Furthermore, the composition of the rumen methanogens community is largely influenced by the basal diet, ruminant species, management, and geographical area [60]. Therefore, it could be expected that the variable relative abundance of the different species of methanogens in the rumen ecosystem, as a consequence of the above listed factors, determined the inhibitory potential of CHBr₃ containing additives. Consequently, variations in all of these factors could indirectly affect the CH₄ inhibition rate reached by mitigation strategies based on A. taxiformis supplementation. A complete understanding of the rumen microbiome in response to A. taxiformis supplementation in animals under different dietary conditions may allow accurate predictions of treatment efficacy.

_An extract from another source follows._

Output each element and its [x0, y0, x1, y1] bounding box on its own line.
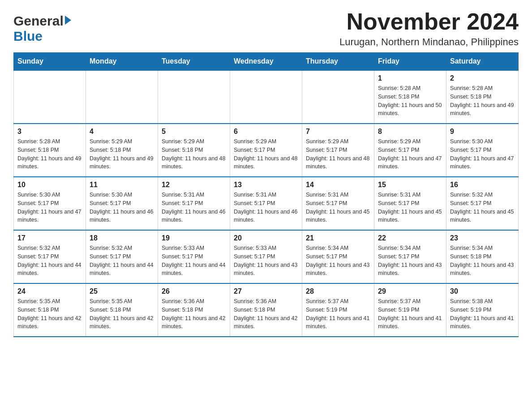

Our results show that under in vitro conditions CHBr₃ is quickly degraded in the rumen, with 90% broken down within the first 3 h. The diet used as substrate does affect neither CHBr₃ degradation nor CH₂Br₂ synthesis, suggesting the fermentation rate is not a driving factor involved in CHBr₃ degradation. Using pure cultures, CHBr₃ is shown to inhibit the growth of methanogenic archaea at very low concentrations with some differences among species, which deserve more research to fully understand the potential effectiveness across different dietary regimes. These findings can help to uncover the mode of action of the dietary supplementation with A. taxiformis as one of the most promising CH₄ mitigation strategies in ruminant production.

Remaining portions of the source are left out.